(Material shown):
****************

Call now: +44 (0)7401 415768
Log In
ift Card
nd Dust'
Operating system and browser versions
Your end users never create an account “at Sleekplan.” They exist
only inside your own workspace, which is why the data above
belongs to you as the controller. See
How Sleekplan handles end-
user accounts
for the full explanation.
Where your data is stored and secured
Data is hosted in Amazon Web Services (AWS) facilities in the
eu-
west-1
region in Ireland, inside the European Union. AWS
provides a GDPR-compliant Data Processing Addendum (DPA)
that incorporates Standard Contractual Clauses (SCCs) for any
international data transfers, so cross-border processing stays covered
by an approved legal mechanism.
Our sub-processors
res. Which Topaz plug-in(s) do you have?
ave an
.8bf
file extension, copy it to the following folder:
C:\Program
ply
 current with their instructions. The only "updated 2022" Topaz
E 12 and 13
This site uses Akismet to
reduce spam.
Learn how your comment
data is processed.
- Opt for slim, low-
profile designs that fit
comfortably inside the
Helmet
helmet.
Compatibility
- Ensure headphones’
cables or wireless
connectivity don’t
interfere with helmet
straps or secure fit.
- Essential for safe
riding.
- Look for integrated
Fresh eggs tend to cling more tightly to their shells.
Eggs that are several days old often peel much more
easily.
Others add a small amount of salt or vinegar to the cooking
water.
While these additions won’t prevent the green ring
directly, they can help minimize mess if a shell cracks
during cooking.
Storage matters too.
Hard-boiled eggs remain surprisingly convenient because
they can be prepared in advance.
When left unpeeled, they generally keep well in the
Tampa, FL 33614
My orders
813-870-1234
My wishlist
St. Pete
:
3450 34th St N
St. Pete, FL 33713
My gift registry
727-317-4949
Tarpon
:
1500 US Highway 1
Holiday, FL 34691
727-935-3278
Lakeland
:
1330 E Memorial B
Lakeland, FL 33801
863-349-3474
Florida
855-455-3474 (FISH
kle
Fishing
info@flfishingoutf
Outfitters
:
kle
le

****************

(Requirement): Would you restate every record word for word?

(Task solution):
Call now: +44 (0)7401 415768
Log In
ift Card
nd Dust'
Operating system and browser versions
Your end users never create an account “at Sleekplan.” They exist
only inside your own workspace, which is why the data above
belongs to you as the controller. See
How Sleekplan handles end-
user accounts
for the full explanation.
Where your data is stored and secured
Data is hosted in Amazon Web Services (AWS) facilities in the
eu-
west-1
region in Ireland, inside the European Union. AWS
provides a GDPR-compliant Data Processing Addendum (DPA)
that incorporates Standard Contractual Clauses (SCCs) for any
international data transfers, so cross-border processing stays covered
by an approved legal mechanism.
Our sub-processors
res. Which Topaz plug-in(s) do you have?
ave an
.8bf
file extension, copy it to the following folder:
C:\Program
ply
 current with their instructions. The only "updated 2022" Topaz
E 12 and 13
This site uses Akismet to
reduce spam.
Learn how your comment
data is processed.
- Opt for slim, low-
profile designs that fit
comfortably inside the
Helmet
helmet.
Compatibility
- Ensure headphones’
cables or wireless
connectivity don’t
interfere with helmet
straps or secure fit.
- Essential for safe
riding.
- Look for integrated
Fresh eggs tend to cling more tightly to their shells.
Eggs that are several days old often peel much more
easily.
Others add a small amount of salt or vinegar to the cooking
water.
While these additions won’t prevent the green ring
directly, they can help minimize mess if a shell cracks
during cooking.
Storage matters too.
Hard-boiled eggs remain surprisingly convenient because
they can be prepared in advance.
When left unpeeled, they generally keep well in the
Tampa, FL 33614
My orders
813-870-1234
My wishlist
St. Pete
:
3450 34th St N
St. Pete, FL 33713
My gift registry
727-317-4949
Tarpon
:
1500 US Highway 1
Holiday, FL 34691
727-935-3278
Lakeland
:
1330 E Memorial B
Lakeland, FL 33801
863-349-3474
Florida
855-455-3474 (FISH
kle
Fishing
info@flfishingoutf
Outfitters
:
kle
le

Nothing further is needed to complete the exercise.